Imagine the disciples hearing Jesus and his attempts to still their troubled hearts. We might think Jesus has just sat them down to hear a philosophy lecture about the nature of Being. Those are our categories. What the disciples had conceived of Jesus, Jesus told them in his response to Peter’s confession at Caesarea Philippi,
Blessed are you, Simon son of Jonah, because flesh and blood did not reveal this to you, but my Father in heaven.
Jesus does give them the nature of Being but not as a philosophical answer to the question of existence. Instead, he gives them the intention of God the Father, to reveal himself, what he is like, the One who to them has been hidden in theophanies, in prophets’ words, in miracles, in stories of deliverance and discipline, in plenty and in want.
Jesus reveals the God who does real things in the real world.
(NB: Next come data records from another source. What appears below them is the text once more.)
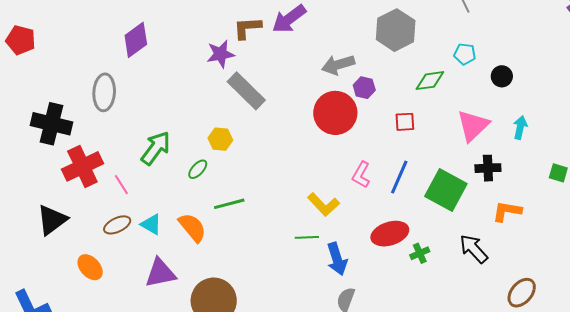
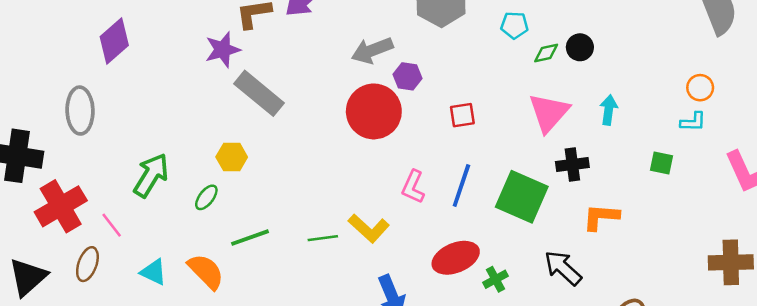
cyan pentagon: (465, 54) -> (514, 25), moved
green diamond: (430, 81) -> (546, 53), moved, size x0.7
brown ellipse: (117, 225) -> (87, 264), moved, turned -40
green line: (307, 237) -> (323, 238), moved

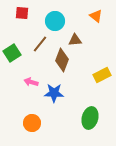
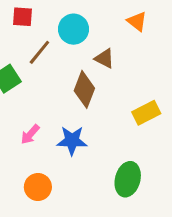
brown triangle: (75, 40) -> (104, 58), turned 32
brown line: (40, 44) -> (39, 52), moved
pink arrow: (31, 82) -> (30, 134), moved, turned -64

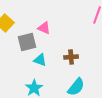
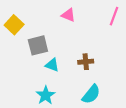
pink triangle: (44, 28) -> (68, 15), moved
He tells them, this Father whose intention is to be known has come in flesh and blood, in our humanity to reveal, to explain, who the God who said Let there be is and is like.
Jesus makes three appeals to the disciples. He asks them,
Don’t you believe that I am in the Father and the Father is in me?
We may hear this question in light of the crowds who found Jesus worthy of hearing,
They [those gathered in the synagogue] were astonished at his teaching because he was teaching them as one who had authority and not like the scribes.
And here John points to Jesus’s authority,
The words I speak to you I do not speak on my own.
Put another way, “We are one in this.”
Just before Jesus begins his Farewell Discourses, before being betrayed and crucified, he tells the disciples at the end of our John 12,
For I have not spoken on my own, but the Father himself who sent me has given me a command to say everything I have said. I know that his command is eternal life. So the things I speak, I speak just as the Father has told me.
Hear the words of Jesus. Hear the words of God. And we pray each week that though the preacher’s sins are many, the Holy Spirit speaks to us a Word that is God’s word for us that day, even this day.
By the Spirit of God, the Triune God’s Words, delivered by the Son, enter us through our ears and into our hearts. Jesus is giving the disciples the words.
Jesus then tells the disciples,
Believe me that I am in the Father and the Father is in me.
Don’t you believe?
If not, believe!
They hear his words. Jesus tells them to believe that, if they had believed in him as Lord of all, they now question because he has told them he is leaving.
Jesus then points to what they have witnessed. That is, they have seen the works Jesus has done, and they testify to who He is.
The works the disciples have witnessed have call-backs in Ancient Israel’s own story. Now the one story that summarizes it all is at hand. For Jesus is Himself God, and revealing the God who will raise Jesus from the dead, having first delivered Israel from Egypt.
The Spirit will lead the disciples to make this connection. Not that Jesus is a new Moses. They do not see Moses’s face when they see Jesus. They see the Face of God. And by God’s Spirit, through the Church, the world might see the glory of God in the face of Jesus Christ, even today.
The Apostle Paul puts it this way to the Corinthians,
For God who said, “Let light shine out of darkness,” has shone in our hearts to give the light of the knowledge of the glory of God in the face of Jesus Christ.